> **Your objective**
Give back exactly the stretch of data below from the line holding "gruß Schumi" through the line holding "Magazin & PHP Tutorials", both ends included, and leave the remaining lines out.

> **Given records**

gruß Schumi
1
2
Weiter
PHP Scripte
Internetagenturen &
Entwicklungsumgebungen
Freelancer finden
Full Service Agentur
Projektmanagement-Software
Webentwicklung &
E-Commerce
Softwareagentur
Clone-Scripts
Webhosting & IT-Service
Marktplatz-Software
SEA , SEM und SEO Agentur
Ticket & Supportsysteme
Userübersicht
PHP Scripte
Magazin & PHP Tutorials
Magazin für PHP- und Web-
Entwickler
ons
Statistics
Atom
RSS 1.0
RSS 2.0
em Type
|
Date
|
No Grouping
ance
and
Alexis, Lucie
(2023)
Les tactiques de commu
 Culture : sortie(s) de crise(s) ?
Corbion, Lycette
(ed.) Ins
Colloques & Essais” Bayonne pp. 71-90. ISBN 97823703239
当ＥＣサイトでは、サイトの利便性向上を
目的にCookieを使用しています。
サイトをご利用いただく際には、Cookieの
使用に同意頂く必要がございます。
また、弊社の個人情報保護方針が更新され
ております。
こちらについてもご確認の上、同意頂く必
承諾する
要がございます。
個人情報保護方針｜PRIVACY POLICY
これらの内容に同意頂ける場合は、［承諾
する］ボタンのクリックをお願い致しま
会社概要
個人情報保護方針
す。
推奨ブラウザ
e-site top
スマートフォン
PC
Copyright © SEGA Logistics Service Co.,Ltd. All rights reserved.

--

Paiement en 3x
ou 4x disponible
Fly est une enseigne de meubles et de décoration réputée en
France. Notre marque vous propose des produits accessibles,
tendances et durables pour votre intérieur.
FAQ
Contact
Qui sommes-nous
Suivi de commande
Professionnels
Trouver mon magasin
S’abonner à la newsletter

> **Final answer**
gruß Schumi
1
2
Weiter
PHP Scripte
Internetagenturen &
Entwicklungsumgebungen
Freelancer finden
Full Service Agentur
Projektmanagement-Software
Webentwicklung &
E-Commerce
Softwareagentur
Clone-Scripts
Webhosting & IT-Service
Marktplatz-Software
SEA , SEM und SEO Agentur
Ticket & Supportsysteme
Userübersicht
PHP Scripte
Magazin & PHP Tutorials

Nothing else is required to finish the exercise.